Korean Middle Schoolers Dream of Chip Industry Careers, Get Real with Hands-On Learning

The future of the semiconductor industry began to blossom recently in Seoul, South Korea as young, innovative minds teased out secrets to electronics manufacturing and their path to enter the industry one day. Twenty-seven middle schoolers gathered in early August at Yonsei University for SEMI High Tech U (HTU), the worldwide SEMI program that introduces students to science, engineering, technology and math (STEM) careers over three days of hands-on activities and experiential learning. Since 2001, HTU has reached some 8,000 students in nine countries.

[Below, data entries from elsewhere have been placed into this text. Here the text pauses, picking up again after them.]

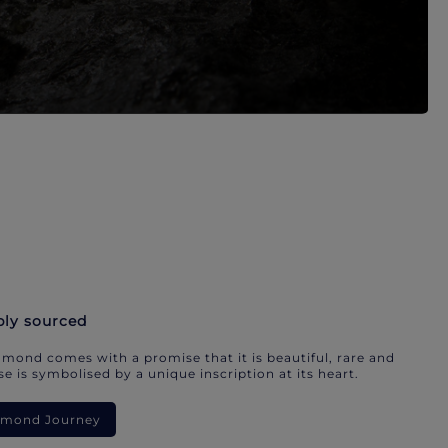
bly sourced
mond comes with a promise that it is beautiful, rare and
e is symbolised by a unique inscription at its heart.
iamond Journey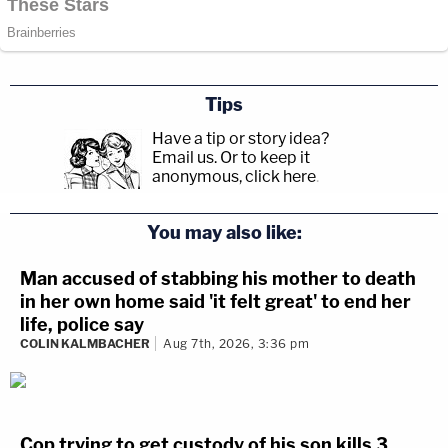
Tips
Have a tip or story idea?
Email us.
Or to keep it
anonymous, click here
.
You may also like:
Man accused of stabbing his mother to death
in her own home said 'it felt great' to end her
life, police say
COLIN KALMBACHER
Aug 7th, 2026, 3:36 pm
Cop trying to get custody of his son kills 3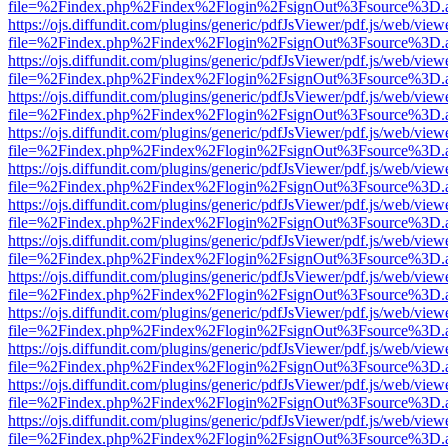
file=%2Findex.php%2Findex%2Flogin%2FsignOut%3Fsource%3D.ame
https://ojs.diffundit.com/plugins/generic/pdfJsViewer/pdf.js/web/view
file=%2Findex.php%2Findex%2Flogin%2FsignOut%3Fsource%3D.ame
https://ojs.diffundit.com/plugins/generic/pdfJsViewer/pdf.js/web/view
file=%2Findex.php%2Findex%2Flogin%2FsignOut%3Fsource%3D.ame
https://ojs.diffundit.com/plugins/generic/pdfJsViewer/pdf.js/web/view
file=%2Findex.php%2Findex%2Flogin%2FsignOut%3Fsource%3D.ame
https://ojs.diffundit.com/plugins/generic/pdfJsViewer/pdf.js/web/view
file=%2Findex.php%2Findex%2Flogin%2FsignOut%3Fsource%3D.ame
https://ojs.diffundit.com/plugins/generic/pdfJsViewer/pdf.js/web/view
file=%2Findex.php%2Findex%2Flogin%2FsignOut%3Fsource%3D.ame
https://ojs.diffundit.com/plugins/generic/pdfJsViewer/pdf.js/web/view
file=%2Findex.php%2Findex%2Flogin%2FsignOut%3Fsource%3D.ame
https://ojs.diffundit.com/plugins/generic/pdfJsViewer/pdf.js/web/view
file=%2Findex.php%2Findex%2Flogin%2FsignOut%3Fsource%3D.ame
https://ojs.diffundit.com/plugins/generic/pdfJsViewer/pdf.js/web/view
file=%2Findex.php%2Findex%2Flogin%2FsignOut%3Fsource%3D.ame
https://ojs.diffundit.com/plugins/generic/pdfJsViewer/pdf.js/web/view
file=%2Findex.php%2Findex%2Flogin%2FsignOut%3Fsource%3D.ame
https://ojs.diffundit.com/plugins/generic/pdfJsViewer/pdf.js/web/view
file=%2Findex.php%2Findex%2Flogin%2FsignOut%3Fsource%3D.ame
https://ojs.diffundit.com/plugins/generic/pdfJsViewer/pdf.js/web/view
file=%2Findex.php%2Findex%2Flogin%2FsignOut%3Fsource%3D.ame
https://ojs.diffundit.com/plugins/generic/pdfJsViewer/pdf.js/web/view
file=%2Findex.php%2Findex%2Flogin%2FsignOut%3Fsource%3D.ame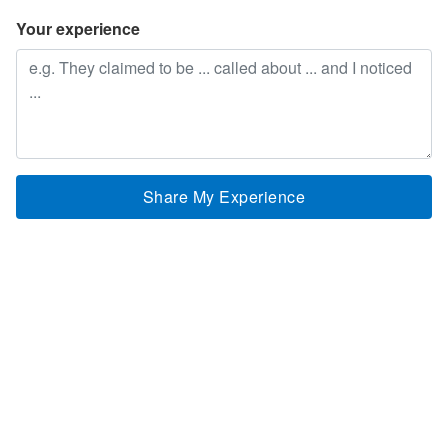
Your experience
Share My Experience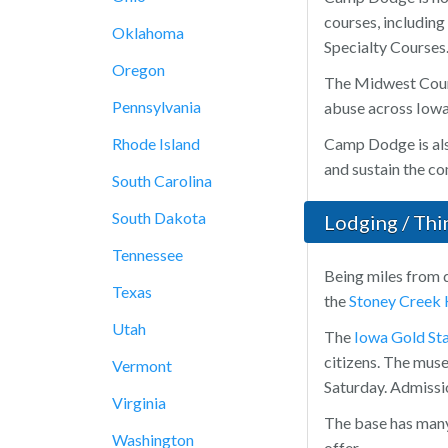
courses, includin
Oklahoma
Specialty Courses
Oregon
The Midwest Count
Pennsylvania
abuse across Iowa
Rhode Island
Camp Dodge is als
and sustain the co
South Carolina
South Dakota
Lodging / Th
Tennessee
Being miles from 
Texas
the
Stoney Creek 
Utah
The
Iowa Gold S
citizens. The muse
Vermont
Saturday. Admissio
Virginia
The base has many 
Washington
offer.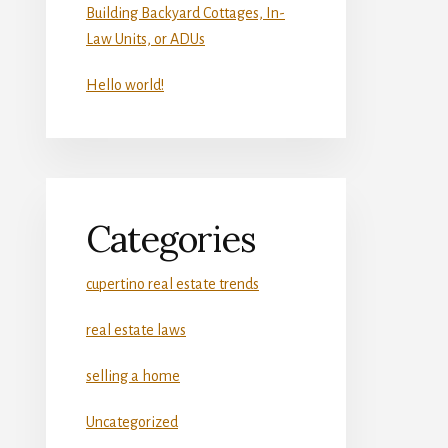
Building Backyard Cottages, In-
Law Units, or ADUs
Hello world!
Categories
cupertino real estate trends
real estate laws
selling a home
Uncategorized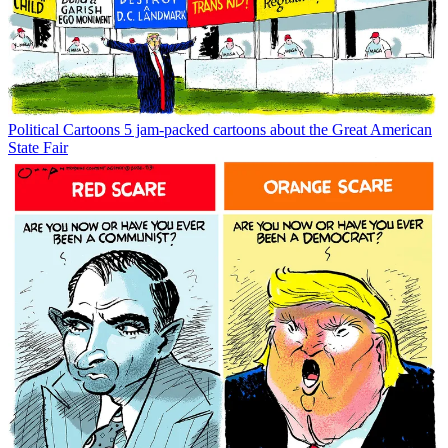
Political Cartoons
5 jam-packed cartoons about the Great American
State Fair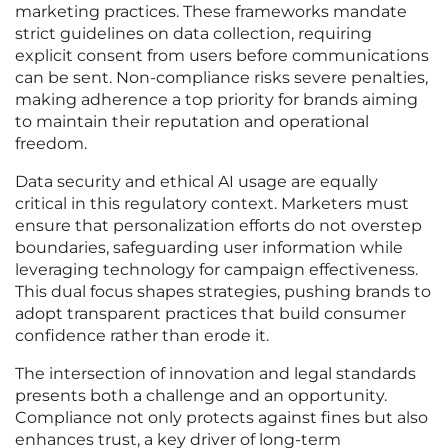
marketing practices. These frameworks mandate
strict guidelines on data collection, requiring
explicit consent from users before communications
can be sent. Non-compliance risks severe penalties,
making adherence a top priority for brands aiming
to maintain their reputation and operational
freedom.
Data security and ethical AI usage are equally
critical in this regulatory context. Marketers must
ensure that personalization efforts do not overstep
boundaries, safeguarding user information while
leveraging technology for campaign effectiveness.
This dual focus shapes strategies, pushing brands to
adopt transparent practices that build consumer
confidence rather than erode it.
The intersection of innovation and legal standards
presents both a challenge and an opportunity.
Compliance not only protects against fines but also
enhances trust, a key driver of long-term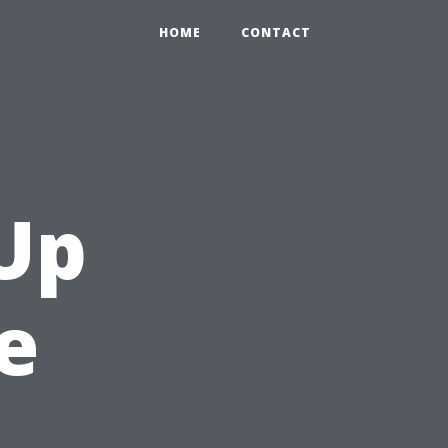
HOME
CONTACT
Up
e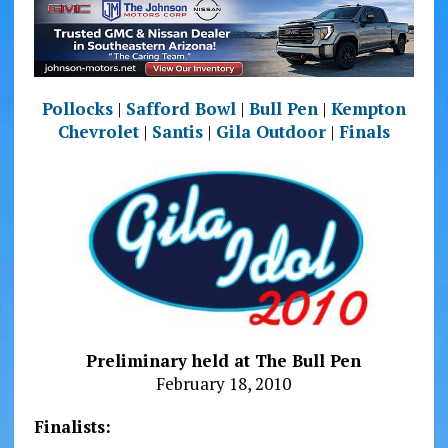
Pollocks
|
Safford Bowl
|
Bull Pen
|
Kempton
Chevrolet
|
Santis
|
Gila Outdoor
|
Finals
Preliminary held at The Bull Pen
February 18, 2010
Finalists:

Semiconductor giants including Applied Materials, KLA, Lam Research and Dongjin Semichem were key teachers as representatives from the companies gave theoretical and practical lectures to pique the students’ interest in STEM educations and careers. The speakers, all experts in microelectronics, surveyed microchips and solar cells, mathematical and scientific experimentation, engineering design and the inner workings of semiconductor manufacturing before the students broke off into teams for lessons largely of their own making.  

StatapultFine-tuning a wooden contraption – a Statapult – to hurl a ball as far as possible might not sound like the stuff of microelectronics, but it drew on the type of problem-solving skills and creativity the students will need to thrive in the semiconductor industry. Student teams made adjustments to the levers of miniature catapults, then tested the throwing power of the devices. After the ball tosses, they reconvened as a class to share lessons in how they calibrated their catapults for a longer tossing distance and ways they could improve the devices’ performance.  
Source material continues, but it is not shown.